Re: Principle of Orthogonal Design

From: mAsterdam <mAsterdam_at_vrijdag.org>
Date: Fri, 18 Jan 2008 20:52:54 +0100
Message-ID: <47910261$0$85796$e4fe514c_at_news.xs4all.nl>


Jan Hidders wrote:
> mAsterdam wrote:
>> Jan Hidders wrote:
...
>>> Anyway, the stronger POOD that requires that headers are distinct
>>> sounds like nonsense to me. Why would R(A, B) be a worse design than
>>> R(R_A, R_B)?
>>> The weaker POOD looks more interesting to me. I even found a published
>>> paper about it:
>>> http://www.wseas.us/e-library/conferences/2006madrid/papers/512-451.pdf

>> Unfortunately the link times out.
> 
> Hmm, not for me. But to help you out:
> 
> http://www.adrem.ua.ac.be/bibrem/pubs/pood.pdf

Thank you for helping me out by providing the document.

I started reading "Extended Principle of Orthogonal Design" by Erki Eessaar

User defined datatypes (UDT) give the designer of a database more decisions, more room for wrong decisions. Row-, array-, reference-, multiset collection types - choices, choices, choices.
How to deal with that freedom?
Enter the Principle of Orthogonal Design (POD):
If you have a tuple-type, make sure to have only one base relvar for recording that tuple-type.
Nonloss decomposition is explained briefly.

And here is where I lost Date & McGoveran (or Erki Eessaars interpration, I don't know) in Chapter 2):
"The meanings of R1A(t) and R1B(t) are said to overlap iff it is possible to construct some tuple t so that R1A(t) and R1B(t) are both true".

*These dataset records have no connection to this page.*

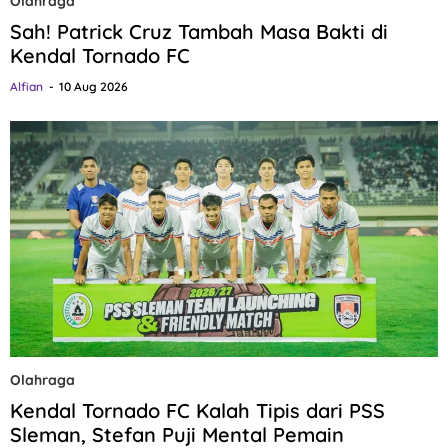
Olahraga
Sah! Patrick Cruz Tambah Masa Bakti di
Kendal Tornado FC
Alfian
10 Aug 2026
Olahraga
Kendal Tornado FC Kalah Tipis dari PSS
Sleman, Stefan Puji Mental Pemain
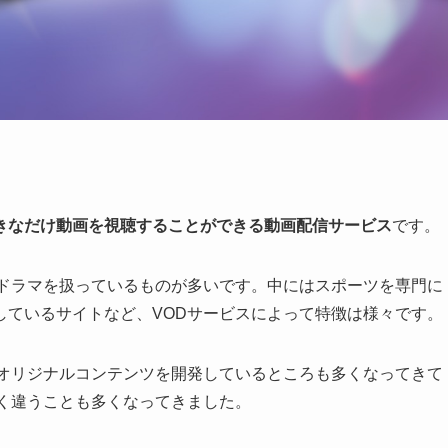
きなだけ動画を視聴することができる動画配信サービス
です。
、ドラマを扱っているものが多いです。中にはスポーツを専門に
しているサイトなど、VODサービスによって特徴は様々です。
てオリジナルコンテンツを開発しているところも多くなってきて
全く違うことも多くなってきました。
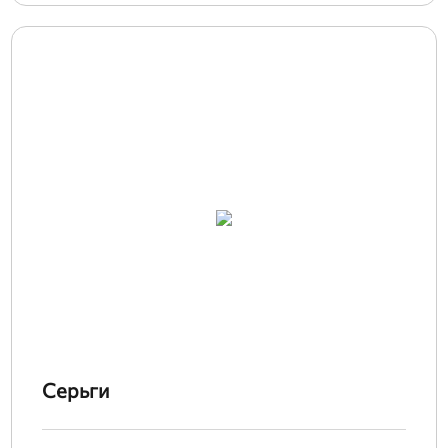
Серьги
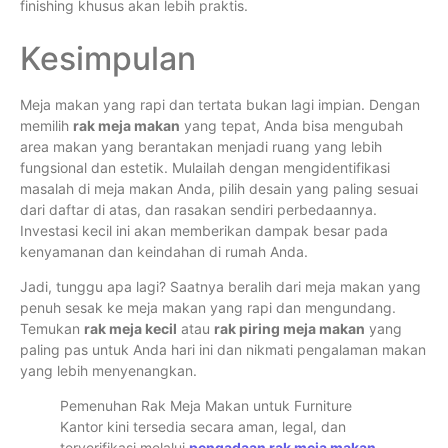
finishing khusus akan lebih praktis.
Kesimpulan
Meja makan yang rapi dan tertata bukan lagi impian. Dengan
memilih
rak meja makan
yang tepat, Anda bisa mengubah
area makan yang berantakan menjadi ruang yang lebih
fungsional dan estetik. Mulailah dengan mengidentifikasi
masalah di meja makan Anda, pilih desain yang paling sesuai
dari daftar di atas, dan rasakan sendiri perbedaannya.
Investasi kecil ini akan memberikan dampak besar pada
kenyamanan dan keindahan di rumah Anda.
Jadi, tunggu apa lagi? Saatnya beralih dari meja makan yang
penuh sesak ke meja makan yang rapi dan mengundang.
Temukan
rak meja kecil
atau
rak piring meja makan
yang
paling pas untuk Anda hari ini dan nikmati pengalaman makan
yang lebih menyenangkan.
Pemenuhan
Rak Meja Makan
untuk Furniture
Kantor kini tersedia secara aman, legal, dan
terverifikasi melalui
pengadaan rak meja makan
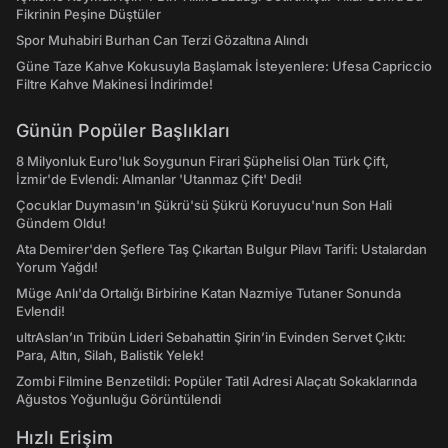
Fikrinin Peşine Düştüler
Spor Muhabiri Burhan Can Terzi Gözaltına Alındı
Güne Taze Kahve Kokusuyla Başlamak İsteyenlere: Ufesa Capriccio
Filtre Kahve Makinesi İndirimde!
Günün Popüler Başlıkları
8 Milyonluk Euro'luk Soygunun Firari Şüphelisi Olan Türk Çift,
İzmir'de Evlendi: Almanlar 'Utanmaz Çift' Dedi!
Çocuklar Duymasın'ın Şükrü'sü Şükrü Koruyucu'nun Son Hali
Gündem Oldu!
Ata Demirer'den Şeflere Taş Çıkartan Bulgur Pilavı Tarifi: Ustalardan
Yorum Yağdı!
Müge Anlı'da Ortalığı Birbirine Katan Nazmiye Tutaner Sonunda
Evlendi!
ultrAslan’ın Tribün Lideri Sebahattin Şirin’in Evinden Servet Çıktı:
Para, Altın, Silah, Balistik Yelek!
Zombi Filmine Benzetildi: Popüler Tatil Adresi Alaçatı Sokaklarında
Ağustos Yoğunluğu Görüntülendi
Hızlı Erişim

Note that it does /not/ say 'all tuples t', but 'some tuple t', So it does, in particular, /not/ exclude the possibilty that R1A(t') is true and R1B(t') is not true or vice versa, in other words, that R1A and R1B may be mutually independent. With this trick, meaning is forced into synonymity with the signature of the relation. I call BS. Guidelines to reduce design choices are welcome, but not this one.

The extended version (Chapter 4.2.) implicitly uses the same criterion for detecting "overlapping meanings".

Brian Selzer (elsewhere in this thread) did a good job by providing a sensible situation with two relations with the same signature but distinct, independent meanings.

Let's not extend this.

--
What you see depends on where you stand.